Data for review =
--- --- ---
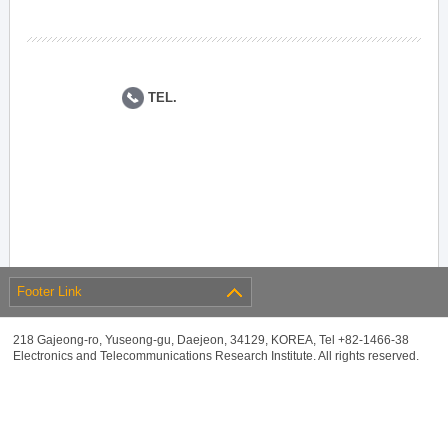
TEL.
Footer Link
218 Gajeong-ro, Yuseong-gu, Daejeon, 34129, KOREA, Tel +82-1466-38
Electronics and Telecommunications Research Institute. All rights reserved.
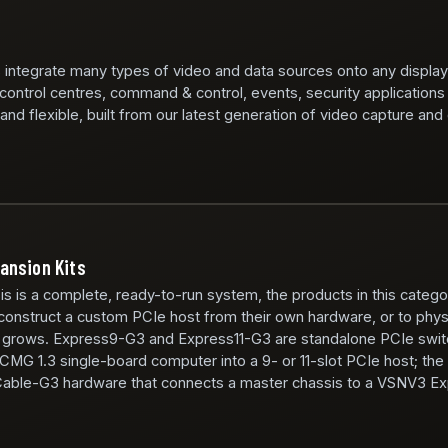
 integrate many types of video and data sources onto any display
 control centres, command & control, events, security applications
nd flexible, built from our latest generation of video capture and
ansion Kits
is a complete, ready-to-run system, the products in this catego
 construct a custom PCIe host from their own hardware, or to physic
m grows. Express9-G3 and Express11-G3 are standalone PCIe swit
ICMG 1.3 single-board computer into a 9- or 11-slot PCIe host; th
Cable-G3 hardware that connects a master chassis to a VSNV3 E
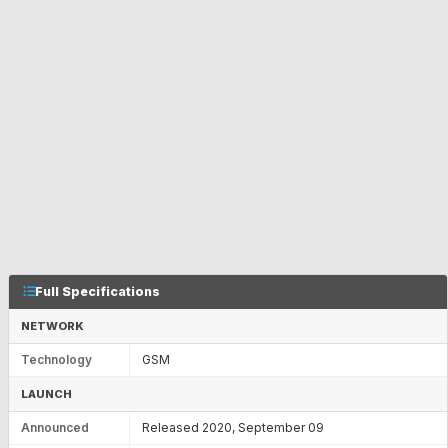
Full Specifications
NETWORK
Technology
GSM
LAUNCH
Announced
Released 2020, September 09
--- --- ---
What is being asked = An exact copy of the lines from the one with "218 Gajeong-ro, Yuseong-gu, Daejeon, 34129, KOREA, Tel" through the end of the records: produce that and nothing more, leaving out the pictures.

Your response =
218 Gajeong-ro, Yuseong-gu, Daejeon, 34129, KOREA, Tel +82-1466-38
Electronics and Telecommunications Research Institute. All rights reserved.
 integrate many types of video and data sources onto any display
 control centres, command & control, events, security applications
nd flexible, built from our latest generation of video capture and
ansion Kits
is a complete, ready-to-run system, the products in this catego
 construct a custom PCIe host from their own hardware, or to physic
m grows. Express9-G3 and Express11-G3 are standalone PCIe swit
ICMG 1.3 single-board computer into a 9- or 11-slot PCIe host; th
Cable-G3 hardware that connects a master chassis to a VSNV3 E
Full Specifications
NETWORK
Technology
GSM
LAUNCH
Announced
Released 2020, September 09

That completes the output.